THE TEAPOT AND I
Simon Collery

On arriving at the Battered Teapots' Home I was faced with, oh so many cute, damaged little teapots (bless).
I just wanted to mother them all, but, alas, I could not.
And as I walked around I heard this melancholy voice bemoaning a most unhappy lot:

"Oh, oh, oh!" this particularly battered aluminium teapot cried.
"What a sad, sad, sad little teapot am I.
I've got no handle and I've only got one side.
And there are dinges in what's left of my poor depleted hide.
Who's going to make tea in me when the water won't stay inside?
Who's going to marry me? I'll never be a bride.
And if all that isn't enough to make me moan and sigh,
To cap it all, I can't even fly.
I just want to die.
Oooooh, how will I ever get by?"

So I invited her to live with me
Where no one would expect her to make tea.
And get by she certainly did,
That poor little battered teapot, who was really only a kid.
And things were even worse than she thought. (This really is the worst bit.)
I don't want to say it in front of her, but she didn't even have a lid!

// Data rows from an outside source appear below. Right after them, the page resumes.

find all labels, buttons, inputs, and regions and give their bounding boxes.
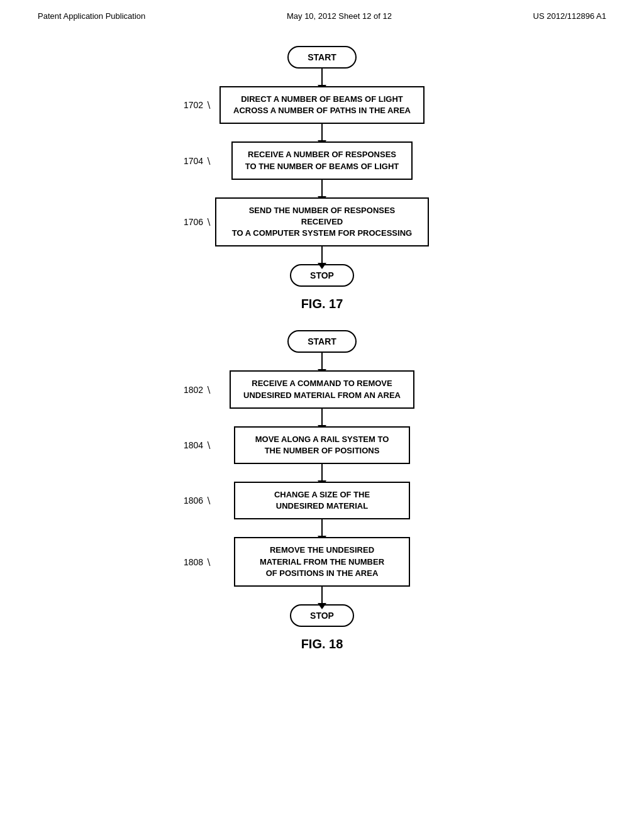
arrow-7 (321, 464, 323, 482)
fig18-step-1802-row: 1802 ∖ RECEIVE A COMMAND TO REMOVEUNDESI… (165, 370, 479, 408)
fig17-label-1706: 1706 ∖ (184, 217, 211, 227)
fig18-start-oval: START (287, 330, 357, 353)
fig18-box-1806: CHANGE A SIZE OF THEUNDESIRED MATERIAL (234, 482, 410, 519)
arrow-9 (321, 587, 323, 604)
fig18-step-1806-row: 1806 ∖ CHANGE A SIZE OF THEUNDESIRED MAT… (165, 482, 479, 519)
arrow-4 (321, 246, 323, 264)
arrow-3 (321, 180, 323, 197)
fig17-label: FIG. 17 (301, 297, 343, 311)
fig17-step-1704-row: 1704 ∖ RECEIVE A NUMBER OF RESPONSESTO T… (165, 141, 479, 179)
fig18-box-1802: RECEIVE A COMMAND TO REMOVEUNDESIRED MAT… (230, 370, 414, 408)
fig18-step-1804-row: 1804 ∖ MOVE ALONG A RAIL SYSTEM TOTHE NU… (165, 426, 479, 464)
arrow-2 (321, 124, 323, 141)
header-right: US 2012/112896 A1 (533, 11, 606, 21)
fig17-box-1706: SEND THE NUMBER OF RESPONSES RECEIVEDTO … (215, 197, 429, 247)
fig18-box-1808: REMOVE THE UNDESIREDMATERIAL FROM THE NU… (234, 537, 410, 587)
arrow-8 (321, 519, 323, 537)
fig18-label-1808: 1808 ∖ (184, 557, 211, 567)
fig18-label-1806: 1806 ∖ (184, 495, 211, 506)
arrow-6 (321, 409, 323, 426)
fig18-box-1804: MOVE ALONG A RAIL SYSTEM TOTHE NUMBER OF… (234, 426, 410, 464)
arrow-5 (321, 353, 323, 370)
fig17-start-oval: START (287, 46, 357, 69)
fig18-label: FIG. 18 (301, 637, 343, 651)
fig17-label-1704: 1704 ∖ (184, 156, 211, 166)
fig17-box-1704: RECEIVE A NUMBER OF RESPONSESTO THE NUMB… (231, 141, 413, 179)
fig18-label-1804: 1804 ∖ (184, 440, 211, 450)
header-middle: May 10, 2012 Sheet 12 of 12 (287, 11, 392, 21)
fig17-label-1702: 1702 ∖ (184, 100, 211, 110)
fig18-label-1802: 1802 ∖ (184, 385, 211, 395)
fig17-step-1706-row: 1706 ∖ SEND THE NUMBER OF RESPONSES RECE… (165, 197, 479, 247)
fig17-step-1702-row: 1702 ∖ DIRECT A NUMBER OF BEAMS OF LIGHT… (165, 86, 479, 124)
fig18-step-1808-row: 1808 ∖ REMOVE THE UNDESIREDMATERIAL FROM… (165, 537, 479, 587)
arrow-1 (321, 69, 323, 86)
fig17-diagram: START 1702 ∖ DIRECT A NUMBER OF BEAMS OF… (165, 46, 479, 311)
fig17-box-1702: DIRECT A NUMBER OF BEAMS OF LIGHTACROSS … (219, 86, 425, 124)
page-header: Patent Application Publication May 10, 2… (0, 0, 644, 27)
header-left: Patent Application Publication (38, 11, 145, 21)
fig18-diagram: START 1802 ∖ RECEIVE A COMMAND TO REMOVE… (165, 330, 479, 651)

When she asks me if that's normal for a teapot, I just lie,
But there was nothing between her and the sky.
I'd tell you more only, it usually makes me cry.

But there is a happy ending, there's no need to cry:
Teapot soon realised she didn't need a husband as long as she had her big friend, Si.
And she didn't really need to fly.
So she no longer wanted to die.
And once I'd bought her a little woolly hat to keep her dry
We lived happily ever after, the teapot and I.